Required action: In the listing below, find the line containing "fundamentais para se conviver em harmonia. É" and the line containing "extracurricular com opções". Repeat exactly those two lines and every line between them.

Extracted entries:
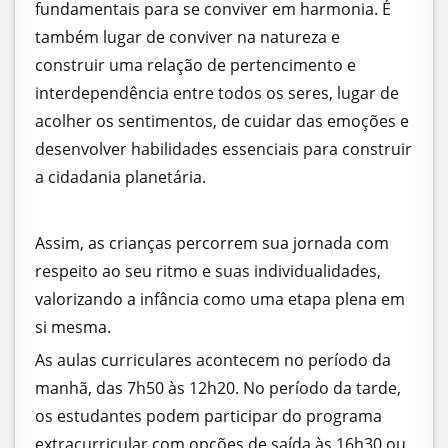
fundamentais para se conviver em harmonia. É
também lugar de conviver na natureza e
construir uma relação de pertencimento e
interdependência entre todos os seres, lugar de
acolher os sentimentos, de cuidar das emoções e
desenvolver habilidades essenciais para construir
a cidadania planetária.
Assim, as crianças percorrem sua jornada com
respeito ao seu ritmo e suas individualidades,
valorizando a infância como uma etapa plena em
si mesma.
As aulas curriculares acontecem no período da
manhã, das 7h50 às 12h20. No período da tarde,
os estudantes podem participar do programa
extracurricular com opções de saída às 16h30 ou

--

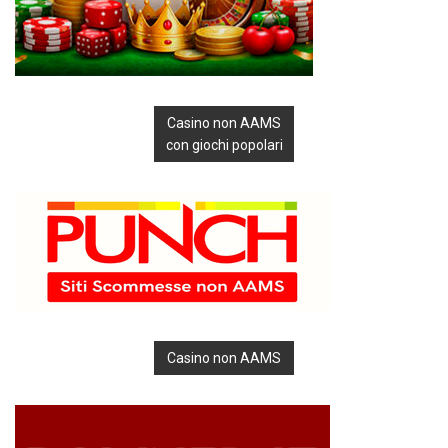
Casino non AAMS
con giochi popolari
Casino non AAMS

...

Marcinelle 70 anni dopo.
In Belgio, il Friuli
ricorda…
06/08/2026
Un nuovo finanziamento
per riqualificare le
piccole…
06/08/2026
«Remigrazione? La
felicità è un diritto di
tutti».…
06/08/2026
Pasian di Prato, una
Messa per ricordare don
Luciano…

Output of the exercise:
fundamentais para se conviver em harmonia. É
também lugar de conviver na natureza e
construir uma relação de pertencimento e
interdependência entre todos os seres, lugar de
acolher os sentimentos, de cuidar das emoções e
desenvolver habilidades essenciais para construir
a cidadania planetária.
Assim, as crianças percorrem sua jornada com
respeito ao seu ritmo e suas individualidades,
valorizando a infância como uma etapa plena em
si mesma.
As aulas curriculares acontecem no período da
manhã, das 7h50 às 12h20. No período da tarde,
os estudantes podem participar do programa
extracurricular com opções de saída às 16h30 ou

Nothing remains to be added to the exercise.